Stored data entries
####################
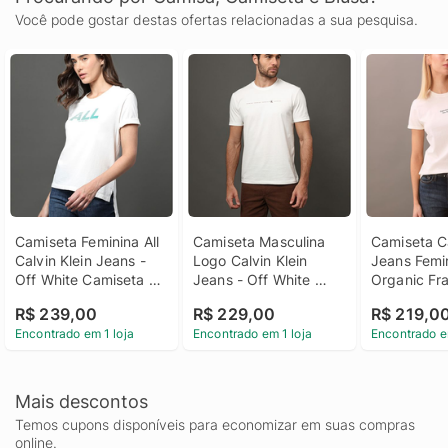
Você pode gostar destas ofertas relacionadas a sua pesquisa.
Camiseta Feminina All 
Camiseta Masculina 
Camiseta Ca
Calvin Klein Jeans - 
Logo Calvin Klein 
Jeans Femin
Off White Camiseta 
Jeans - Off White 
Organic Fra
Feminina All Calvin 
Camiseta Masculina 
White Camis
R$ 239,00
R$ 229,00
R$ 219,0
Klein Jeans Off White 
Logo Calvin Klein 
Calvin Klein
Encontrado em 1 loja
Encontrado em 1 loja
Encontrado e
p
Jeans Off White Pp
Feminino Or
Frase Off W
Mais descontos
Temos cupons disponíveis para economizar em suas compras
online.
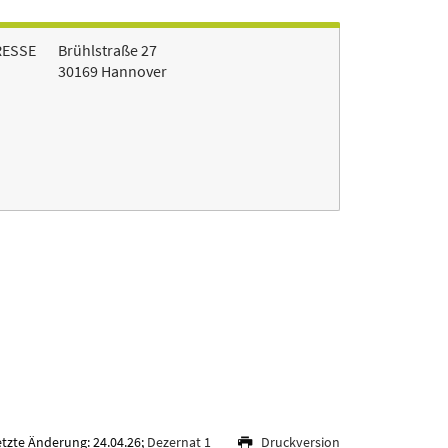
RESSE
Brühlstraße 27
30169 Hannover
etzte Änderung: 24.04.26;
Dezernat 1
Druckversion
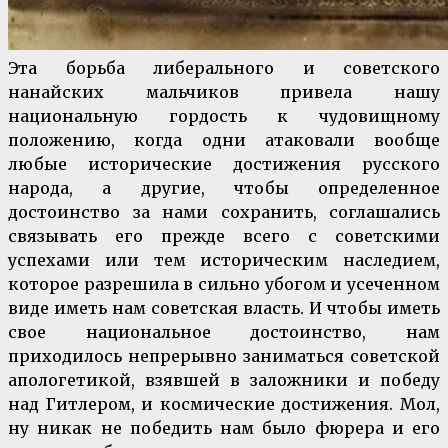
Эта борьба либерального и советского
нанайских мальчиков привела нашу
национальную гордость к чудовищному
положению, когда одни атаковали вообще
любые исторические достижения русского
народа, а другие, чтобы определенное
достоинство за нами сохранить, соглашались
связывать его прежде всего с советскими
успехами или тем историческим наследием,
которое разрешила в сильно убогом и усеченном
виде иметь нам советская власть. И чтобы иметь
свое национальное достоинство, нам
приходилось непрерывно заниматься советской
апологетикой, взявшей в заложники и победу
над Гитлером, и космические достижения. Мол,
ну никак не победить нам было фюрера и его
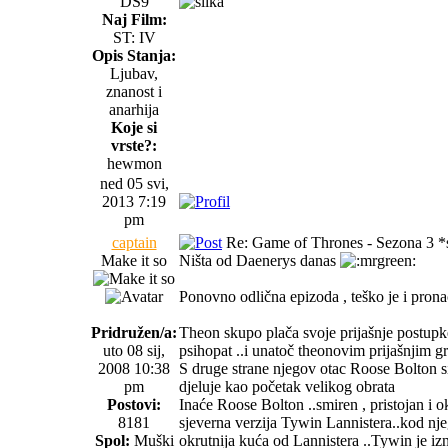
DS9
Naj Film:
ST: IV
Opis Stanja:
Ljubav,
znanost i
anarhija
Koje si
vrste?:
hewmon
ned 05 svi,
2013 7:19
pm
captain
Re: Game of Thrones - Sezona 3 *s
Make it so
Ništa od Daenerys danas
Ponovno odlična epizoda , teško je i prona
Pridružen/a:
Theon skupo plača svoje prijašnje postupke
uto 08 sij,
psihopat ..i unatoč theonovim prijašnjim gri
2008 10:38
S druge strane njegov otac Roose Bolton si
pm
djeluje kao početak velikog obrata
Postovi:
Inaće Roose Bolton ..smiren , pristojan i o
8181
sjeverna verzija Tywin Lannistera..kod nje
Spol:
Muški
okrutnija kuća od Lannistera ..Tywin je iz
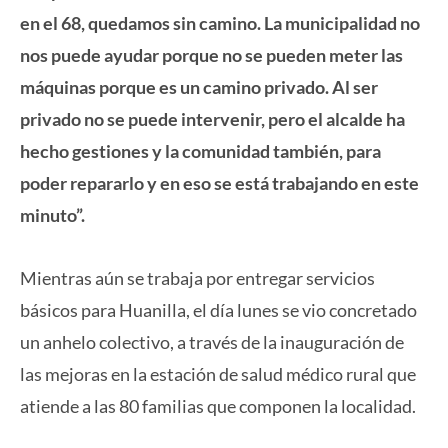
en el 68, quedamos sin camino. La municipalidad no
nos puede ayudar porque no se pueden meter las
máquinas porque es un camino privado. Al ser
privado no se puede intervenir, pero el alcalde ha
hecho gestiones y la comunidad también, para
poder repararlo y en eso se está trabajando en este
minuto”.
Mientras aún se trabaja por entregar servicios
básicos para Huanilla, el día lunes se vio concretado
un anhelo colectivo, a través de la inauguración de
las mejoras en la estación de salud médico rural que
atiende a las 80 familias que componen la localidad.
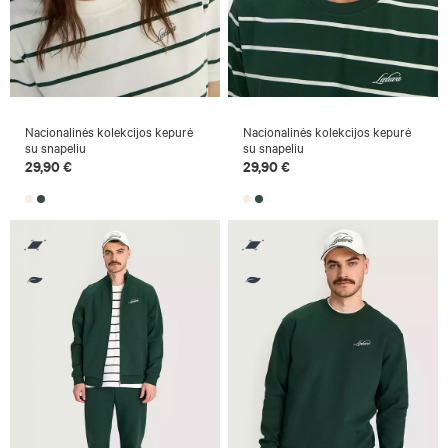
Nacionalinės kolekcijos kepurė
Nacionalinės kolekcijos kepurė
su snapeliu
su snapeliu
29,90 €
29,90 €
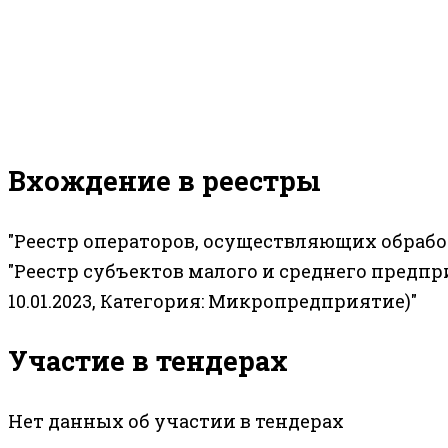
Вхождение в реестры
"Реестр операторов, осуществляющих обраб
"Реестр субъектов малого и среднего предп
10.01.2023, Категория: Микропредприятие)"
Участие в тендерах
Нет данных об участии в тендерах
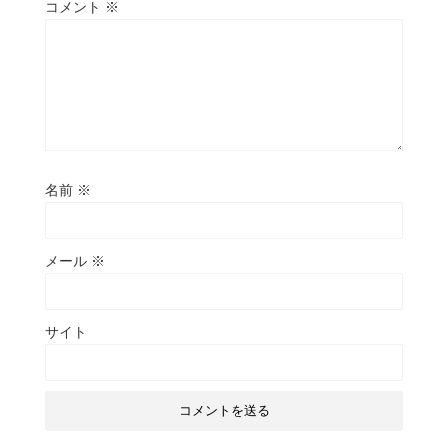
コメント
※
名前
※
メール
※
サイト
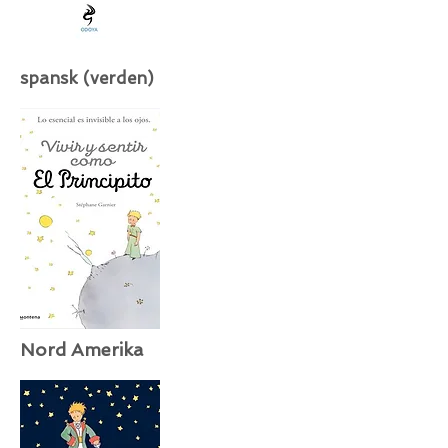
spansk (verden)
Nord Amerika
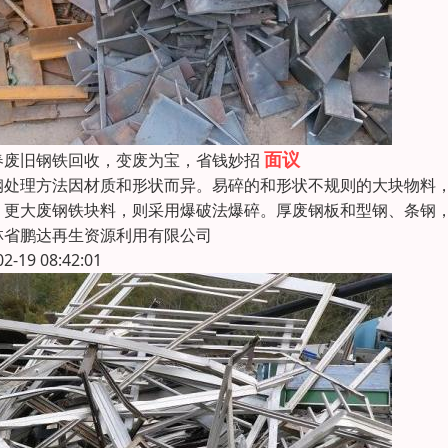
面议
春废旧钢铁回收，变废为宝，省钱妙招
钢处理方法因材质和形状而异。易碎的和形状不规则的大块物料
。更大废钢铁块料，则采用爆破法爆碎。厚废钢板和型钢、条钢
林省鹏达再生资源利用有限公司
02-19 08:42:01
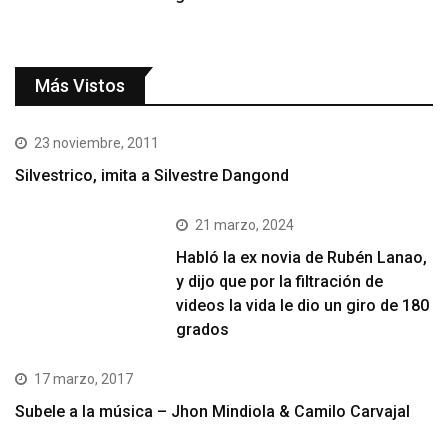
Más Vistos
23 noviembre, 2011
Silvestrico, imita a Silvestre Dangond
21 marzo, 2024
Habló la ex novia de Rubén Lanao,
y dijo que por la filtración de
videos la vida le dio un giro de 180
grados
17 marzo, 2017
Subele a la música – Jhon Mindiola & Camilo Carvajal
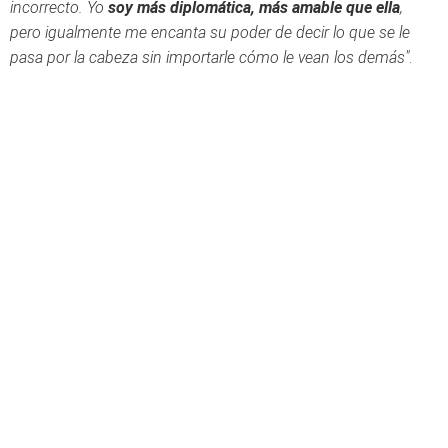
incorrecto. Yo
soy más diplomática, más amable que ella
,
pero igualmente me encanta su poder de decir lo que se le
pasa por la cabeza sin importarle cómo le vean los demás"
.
####################
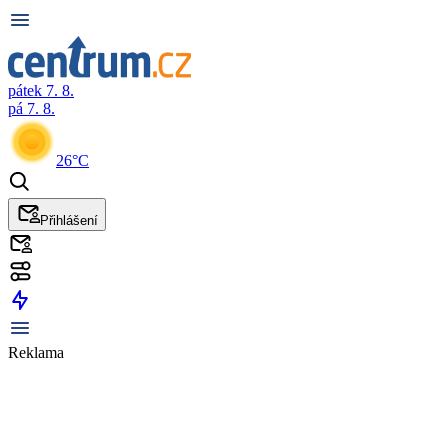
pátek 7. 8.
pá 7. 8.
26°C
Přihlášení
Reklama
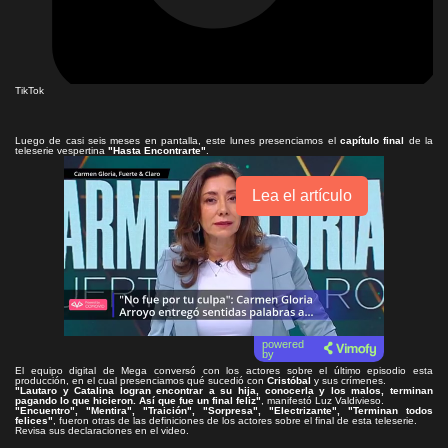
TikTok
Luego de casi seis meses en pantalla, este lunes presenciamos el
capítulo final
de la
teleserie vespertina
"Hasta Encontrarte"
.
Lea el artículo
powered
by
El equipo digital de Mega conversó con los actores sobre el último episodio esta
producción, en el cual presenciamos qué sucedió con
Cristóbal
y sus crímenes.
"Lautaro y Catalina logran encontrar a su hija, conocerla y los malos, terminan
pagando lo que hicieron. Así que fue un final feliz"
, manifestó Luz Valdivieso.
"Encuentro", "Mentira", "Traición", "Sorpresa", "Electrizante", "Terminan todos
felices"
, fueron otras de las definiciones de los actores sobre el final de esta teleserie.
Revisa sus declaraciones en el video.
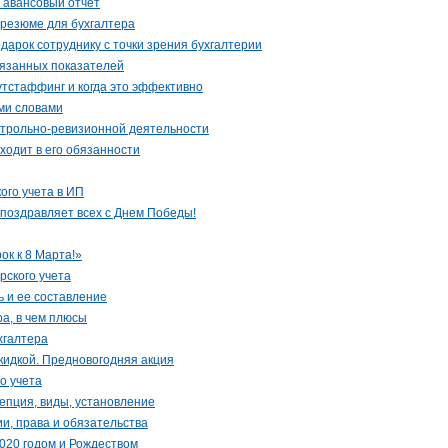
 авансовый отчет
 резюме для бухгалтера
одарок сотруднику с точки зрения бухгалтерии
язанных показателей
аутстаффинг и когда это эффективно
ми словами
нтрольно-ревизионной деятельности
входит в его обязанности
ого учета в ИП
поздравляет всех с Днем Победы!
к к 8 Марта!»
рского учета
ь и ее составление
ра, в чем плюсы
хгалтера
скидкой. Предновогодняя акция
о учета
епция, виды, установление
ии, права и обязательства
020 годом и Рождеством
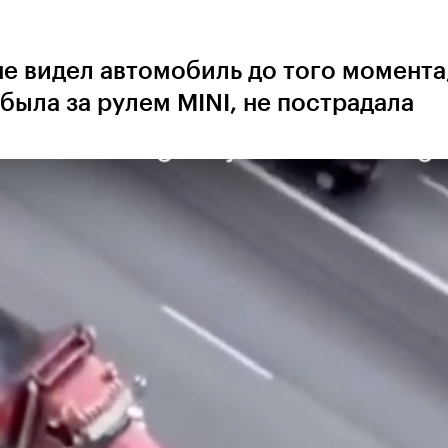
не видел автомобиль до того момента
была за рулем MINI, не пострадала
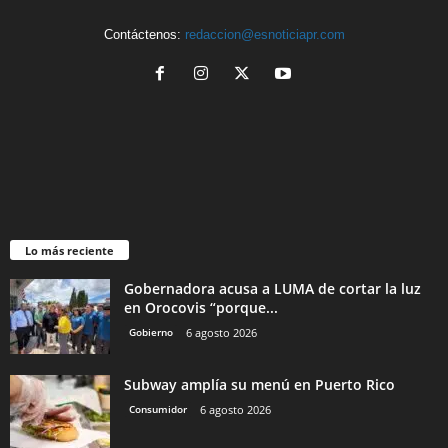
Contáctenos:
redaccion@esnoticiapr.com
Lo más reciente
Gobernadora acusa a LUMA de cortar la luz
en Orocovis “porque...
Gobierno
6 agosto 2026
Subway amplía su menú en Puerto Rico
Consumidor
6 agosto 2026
####################
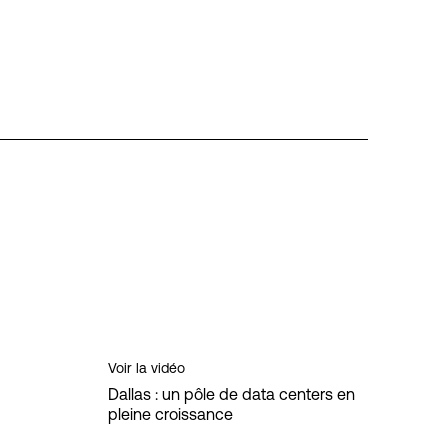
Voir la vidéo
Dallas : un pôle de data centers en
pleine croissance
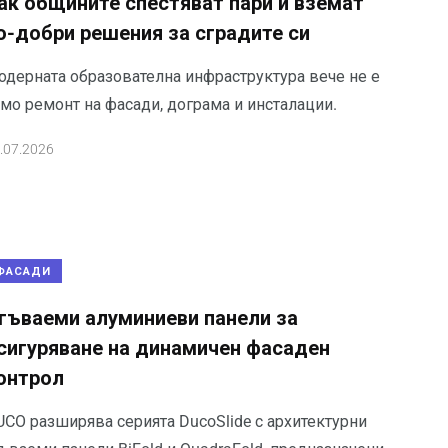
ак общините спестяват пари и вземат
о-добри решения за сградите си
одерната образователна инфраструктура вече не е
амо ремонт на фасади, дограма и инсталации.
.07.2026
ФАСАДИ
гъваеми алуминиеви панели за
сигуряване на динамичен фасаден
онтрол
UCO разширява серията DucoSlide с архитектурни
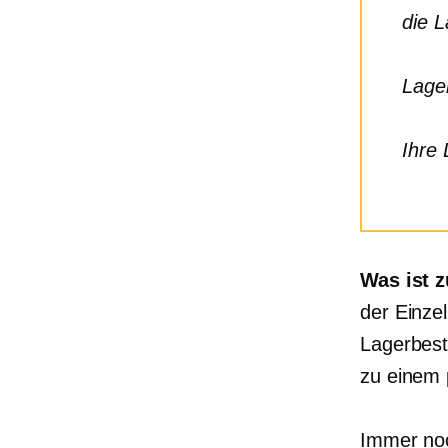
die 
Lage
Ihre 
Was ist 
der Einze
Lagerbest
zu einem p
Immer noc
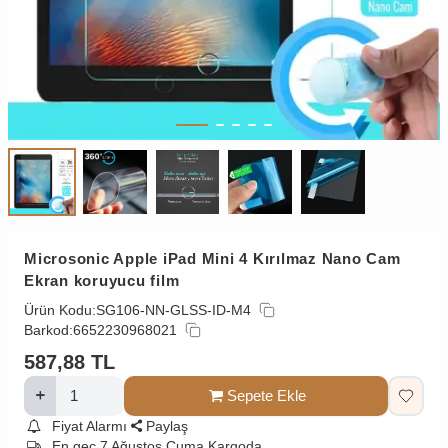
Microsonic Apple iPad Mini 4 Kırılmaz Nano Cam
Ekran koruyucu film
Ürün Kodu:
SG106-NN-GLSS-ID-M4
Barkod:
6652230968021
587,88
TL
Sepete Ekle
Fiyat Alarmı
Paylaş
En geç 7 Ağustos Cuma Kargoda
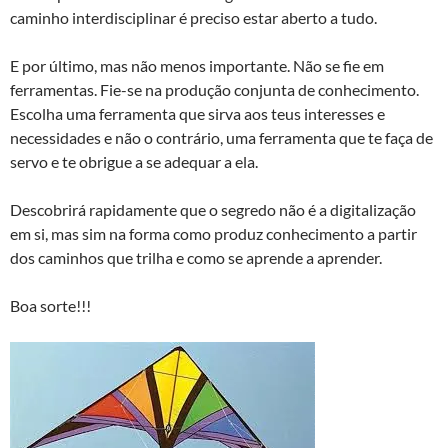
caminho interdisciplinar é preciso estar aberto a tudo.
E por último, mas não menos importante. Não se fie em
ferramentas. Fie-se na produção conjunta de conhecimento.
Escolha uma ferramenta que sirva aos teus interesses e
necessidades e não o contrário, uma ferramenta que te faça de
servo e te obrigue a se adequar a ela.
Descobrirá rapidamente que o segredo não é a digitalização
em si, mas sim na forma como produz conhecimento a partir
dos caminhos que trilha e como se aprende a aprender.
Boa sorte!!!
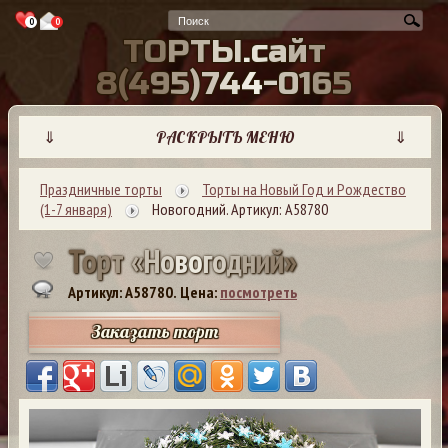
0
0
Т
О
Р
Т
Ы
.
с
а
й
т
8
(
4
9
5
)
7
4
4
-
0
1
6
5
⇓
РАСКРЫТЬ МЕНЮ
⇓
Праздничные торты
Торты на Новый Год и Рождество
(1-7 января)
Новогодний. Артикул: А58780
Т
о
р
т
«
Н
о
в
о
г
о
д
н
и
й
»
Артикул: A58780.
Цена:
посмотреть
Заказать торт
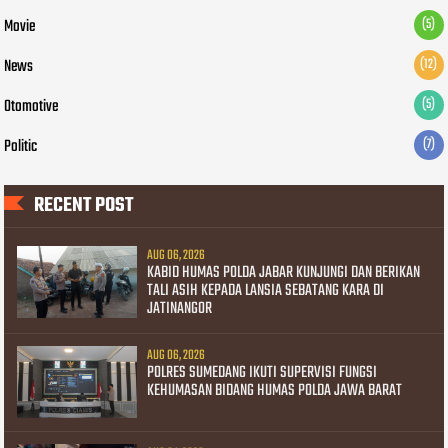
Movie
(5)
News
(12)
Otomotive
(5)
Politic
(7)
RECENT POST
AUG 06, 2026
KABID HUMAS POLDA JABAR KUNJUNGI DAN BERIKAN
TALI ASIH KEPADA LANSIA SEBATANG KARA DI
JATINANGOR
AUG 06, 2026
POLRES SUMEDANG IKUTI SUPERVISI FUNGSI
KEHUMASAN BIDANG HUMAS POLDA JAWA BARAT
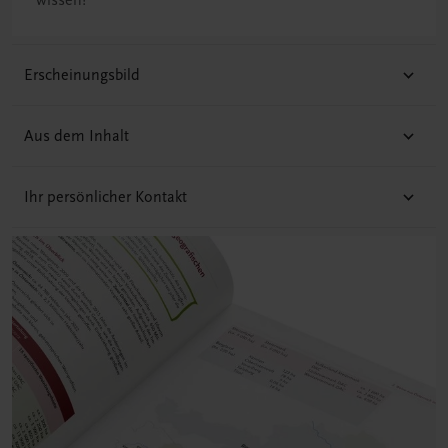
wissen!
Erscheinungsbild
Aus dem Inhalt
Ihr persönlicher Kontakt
####################
_Work task_
All lines above starting at the one with "30169 Hannover" and ending at the one with "spansk (verden)", inclusive, are to be printed again exactly, with the pictures left out.

_Finished exercise_
30169 Hannover
etzte Änderung: 24.04.26;
Dezernat 1
Druckversion
Эта борьба либерального и советского
нанайских мальчиков привела нашу
национальную гордость к чудовищному
положению, когда одни атаковали вообще
любые исторические достижения русского
народа, а другие, чтобы определенное
достоинство за нами сохранить, соглашались
связывать его прежде всего с советскими
успехами или тем историческим наследием,
которое разрешила в сильно убогом и усеченном
виде иметь нам советская власть. И чтобы иметь
свое национальное достоинство, нам
приходилось непрерывно заниматься советской
апологетикой, взявшей в заложники и победу
над Гитлером, и космические достижения. Мол,
ну никак не победить нам было фюрера и его
DS9
Naj Film:
ST: IV
Opis Stanja:
Ljubav,
znanost i
anarhija
Koje si
vrste?:
hewmon
ned 05 svi,
2013 7:19
pm
captain
Re: Game of Thrones - Sezona 3 *s
Make it so
Ništa od Daenerys danas
Ponovno odlična epizoda , teško je i prona
Pridružen/a:
Theon skupo plača svoje prijašnje postupke
uto 08 sij,
psihopat ..i unatoč theonovim prijašnjim gri
2008 10:38
S druge strane njegov otac Roose Bolton si
pm
djeluje kao početak velikog obrata
Postovi:
Inaće Roose Bolton ..smiren , pristojan i o
8181
sjeverna verzija Tywin Lannistera..kod nje
Spol:
Muški
okrutnija kuća od Lannistera ..Tywin je iz
en el 68, quedamos sin camino. La municipalidad no
nos puede ayudar porque no se pueden meter las
máquinas porque es un camino privado. Al ser
privado no se puede intervenir, pero el alcalde ha
hecho gestiones y la comunidad también, para
poder repararlo y en eso se está trabajando en este
minuto”.
Mientras aún se trabaja por entregar servicios
básicos para Huanilla, el día lunes se vio concretado
un anhelo colectivo, a través de la inauguración de
las mejoras en la estación de salud médico rural que
atiende a las 80 familias que componen la localidad.
Nacionalinės kolekcijos kepurė
Nacionalinės kolekcijos kepurė
su snapeliu
su snapeliu
29,90 €
29,90 €
Вхождение в реестры
"Реестр операторов, осуществляющих обраб
"Реестр субъектов малого и среднего предп
10.01.2023, Категория: Микропредприятие)"
Участие в тендерах
Нет данных об участии в тендерах
コメント
※
名前
※
メール
※
サイト
spansk (verden)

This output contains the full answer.